In another HPRT test according to OECD guideline 476 and in compliance with GLP, another category member was investigated for its mutagenic potential to induce gene mutations at the HPRT locus in V79 cells of the Chinese hamster (BASF, 2012). The assay was performed in two independent experiments, using two parallel cultures each. The first main experiment was performed with and without liver microsomal activation and a treatment period of 4 hours. The second experiment was performed with a treatment time of 4 hours with and 24 hours without metabolic activation.

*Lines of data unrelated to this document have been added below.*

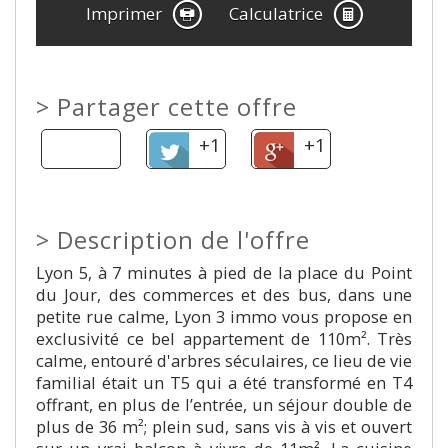
Imprimer
Calculatrice
>
Partager cette offre
+1
+1
>
Description de l'offre
Lyon 5, à 7 minutes à pied de la place du Point
du Jour, des commerces et des bus, dans une
petite rue calme, Lyon 3 immo vous propose en
exclusivité ce bel appartement de 110m². Très
calme, entouré d'arbres séculaires, ce lieu de vie
familial était un T5 qui a été transformé en T4
offrant, en plus de l’entrée, un séjour double de
plus de 36 m²; plein sud, sans vis à vis et ouvert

Concentrations chosen were 5.6, 10.8, 21.5, 43.0, 86.0, 172.0 µg/ml and 10.8, 21.5, 43.0, 86.0, 172.0, 344.0 µg/ml for cells treated with and without metabolic activation, respectively.

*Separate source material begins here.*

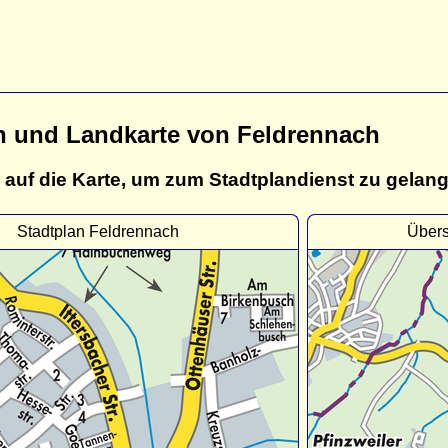
n und Landkarte von Feldrennach
 auf die Karte, um zum Stadtplandienst zu gelan
Stadtplan Feldrennach
Übers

The concentration range of the main experiments was limited by the occurrence of precipitation of the test item. No substantial and reproducible dose dependent increase of the mutation frequency was observed up to the maximum concentration with and without metabolic activation. Therefore, under the experimental conditions reported, the test substance is considered to be non-mutagenic in this HPRT assay.

Chromosomal Damage

No data for the test substance is available regarding clastogenicity. However, valid in vitro chromosomal aberration tests are available for three other category members. The test articles were tested in the presence and absence of a metabolic activating system. None of these tests gave rise to concern for genotoxicity up to and including the highest dose tested. Consequently, all three substances have been regarded as not clastogenic. According to the category approach the data available for other category members is used to assess the toxicity of the test article. Based on the available and reliable data available for three category members, the test substance is not considered to have the potential to cause chromosome damage.

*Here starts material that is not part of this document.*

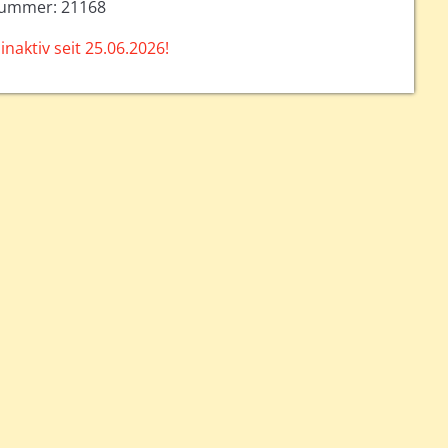
nummer: 21168
inaktiv seit 25.06.2026!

The read-across substance was tested in a chromosomal aberration assay according to OECD 473 and in compliance with GLP (BASF, 1989). Chinese hamster ovary cells (CHO) were treated both with and without metabolic activation to concentrations ranging from 0.1 to 20.0 µg/ml. Exposure period was 4 h in three independent experiments. Different fixation intervals were chosen for the experiments, namely 7 h, 24 h, and 30 h. All three experiments did not give evidence for a clastogenic potential of the test substance. The mitotic index was reduced after treatment with 1.0 µg/ml indicating that the substance had cytotoxic properties.

Justification for classification or non-classification

Classification, Labeling, and Packaging Regulation (EC) No. 1272/2008

The available experimental test data are reliable and suitable for the purpose of classification under Regulation (EC) No.1272/2008. Based on the data, classification for genotoxicity is not warranted under Regulation (EC) No.1272/2008.